EXERCISE>
Nothing but a verbatim copy of the data, minus the images, should be returned.

Page-level text extractions
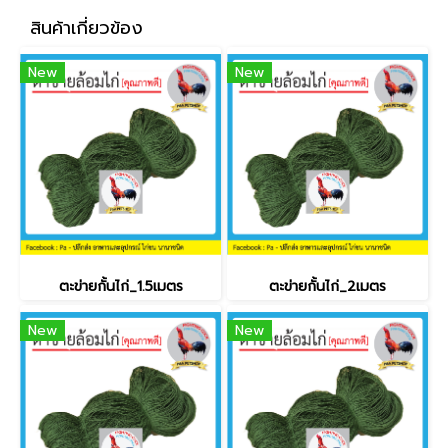
สินค้าเกี่ยวข้อง
New
New
ตะข่ายกั้นไก่_1.5เมตร
ตะข่ายกั้นไก่_2เมตร
New
New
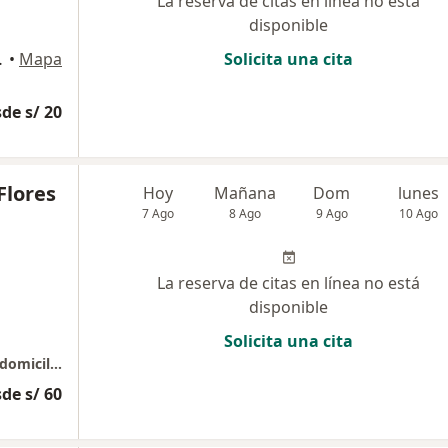
La reserva de citas en línea no está
disponible
stamante y Rivero
•
Mapa
Solicita una cita
de s/ 20
Flores
Hoy
Mañana
Dom
lunes
7 Ago
8 Ago
9 Ago
10 Ago
La reserva de citas en línea no está
disponible
Solicita una cita
Atencion medica en consultorio , online y a domicilio
de s/ 60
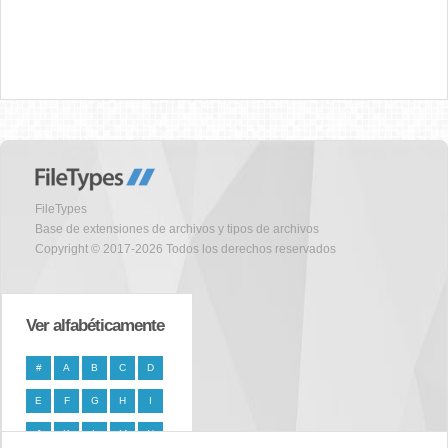
FileTypes
Base de extensiones de archivos y tipos de archivos
Copyright © 2017-2026 Todos los derechos reservados
Ver alfabéticamente
#
A
B
C
D
E
F
G
H
I
J
K
L
M
N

WRITTEN ANSWER>
สินค้าเกี่ยวข้อง
New
New
ตะข่ายกั้นไก่_1.5เมตร
ตะข่ายกั้นไก่_2เมตร
New
New
La reserva de citas en línea no está
disponible
stamante y Rivero
•
Mapa
Solicita una cita
de s/ 20
Flores
Hoy
Mañana
Dom
lunes
7 Ago
8 Ago
9 Ago
10 Ago
La reserva de citas en línea no está
disponible
Solicita una cita
Atencion medica en consultorio , online y a domicilio
de s/ 60
FileTypes
Base de extensiones de archivos y tipos de archivos
Copyright © 2017-2026 Todos los derechos reservados
Ver alfabéticamente
#
A
B
C
D
E
F
G
H
I
J
K
L
M
N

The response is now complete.